===== DATA SHOWN
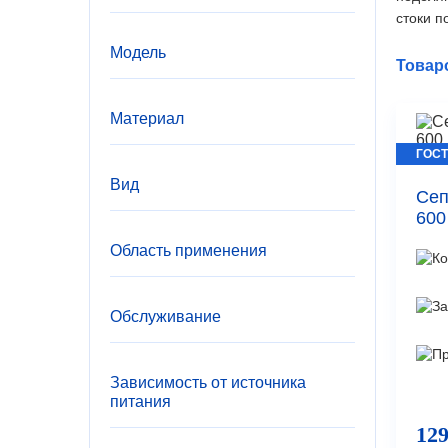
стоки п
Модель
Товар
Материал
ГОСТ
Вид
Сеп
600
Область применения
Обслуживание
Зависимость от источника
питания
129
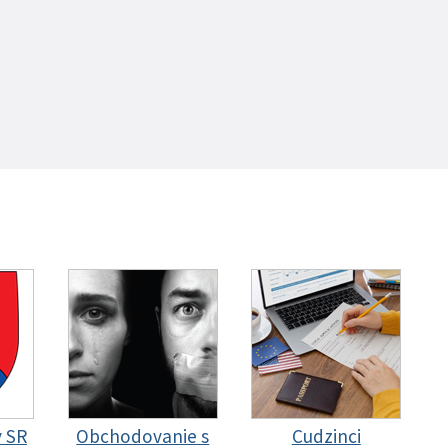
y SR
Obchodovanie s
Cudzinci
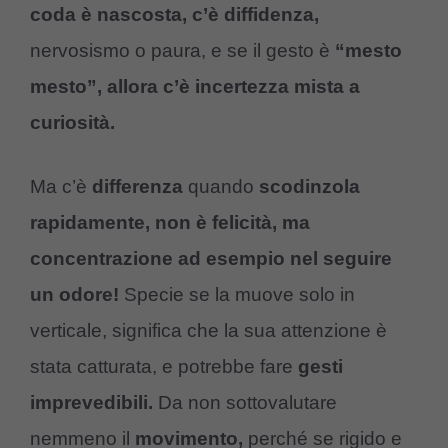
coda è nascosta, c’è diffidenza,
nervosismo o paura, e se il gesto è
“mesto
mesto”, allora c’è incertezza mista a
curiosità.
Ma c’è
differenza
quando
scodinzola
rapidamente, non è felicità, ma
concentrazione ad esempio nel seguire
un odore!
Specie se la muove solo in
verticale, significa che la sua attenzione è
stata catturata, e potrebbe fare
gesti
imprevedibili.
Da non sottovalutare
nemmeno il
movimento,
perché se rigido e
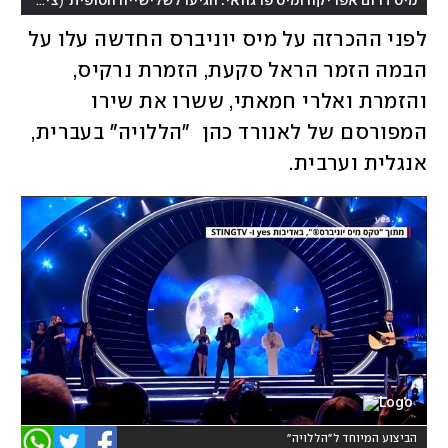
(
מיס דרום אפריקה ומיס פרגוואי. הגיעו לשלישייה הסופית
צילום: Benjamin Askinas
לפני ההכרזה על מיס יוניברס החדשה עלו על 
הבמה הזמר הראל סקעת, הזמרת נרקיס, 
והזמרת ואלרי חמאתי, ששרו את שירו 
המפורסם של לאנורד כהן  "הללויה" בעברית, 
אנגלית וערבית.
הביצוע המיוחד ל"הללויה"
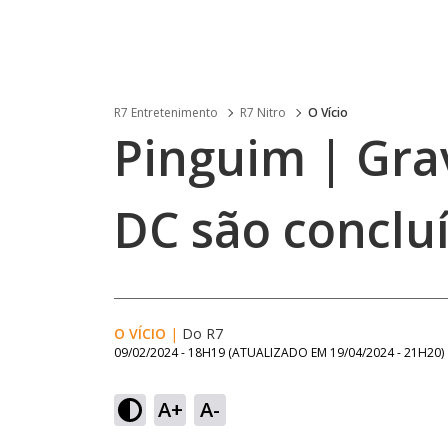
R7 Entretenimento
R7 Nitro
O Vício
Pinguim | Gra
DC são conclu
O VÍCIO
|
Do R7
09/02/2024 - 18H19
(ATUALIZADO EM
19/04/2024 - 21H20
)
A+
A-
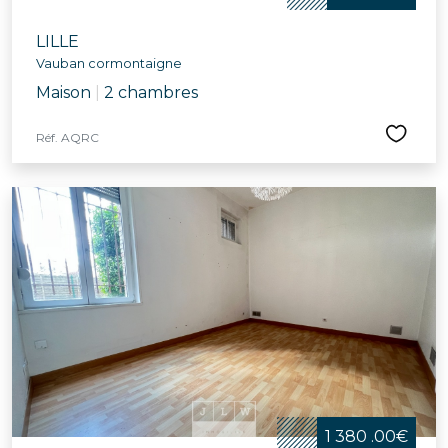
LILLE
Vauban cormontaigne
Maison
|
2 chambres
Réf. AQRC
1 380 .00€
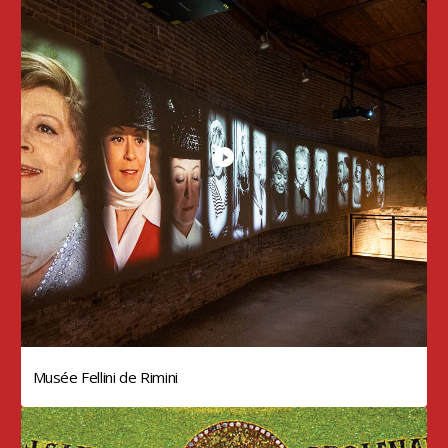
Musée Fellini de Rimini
==========
- PROBLEM:
The pictures in the entries should be left out; output everything else exactly.

- WRITTEN ANSWER:
стоки п
Модель
Товар
Материал
ГОСТ
Вид
Сеп
600
Область применения
Обслуживание
Зависимость от источника
питания
129
y SR
Obchodovanie s
Cudzinci
coda è nascosta, c’è diffidenza,
nervosismo o paura, e se il gesto è
“mesto
mesto”, allora c’è incertezza mista a
curiosità.
Ma c’è
differenza
quando
scodinzola
rapidamente, non è felicità, ma
concentrazione ad esempio nel seguire
un odore!
Specie se la muove solo in
verticale, significa che la sua attenzione è
stata catturata, e potrebbe fare
gesti
imprevedibili.
Da non sottovalutare
nemmeno il
movimento,
perché se rigido e
(
מיס דרום אפריקה ומיס פרגוואי. הגיעו לשלישייה הסופית
צילום: Benjamin Askinas
לפני ההכרזה על מיס יוניברס החדשה עלו על 
הבמה הזמר הראל סקעת, הזמרת נרקיס, 
והזמרת ואלרי חמאתי, ששרו את שירו 
המפורסם של לאנורד כהן  "הללויה" בעברית, 
אנגלית וערבית.
הביצוע המיוחד ל"הללויה"
R7 Entretenimento
R7 Nitro
O Vício
Pinguim | Gra
DC são conclu
O VÍCIO
|
Do R7
09/02/2024 - 18H19
(ATUALIZADO EM
19/04/2024 - 21H20
)
A+
A-
LILLE
Vauban cormontaigne
Maison
|
2 chambres
Réf. AQRC
1 380 .00€
Musée Fellini de Rimini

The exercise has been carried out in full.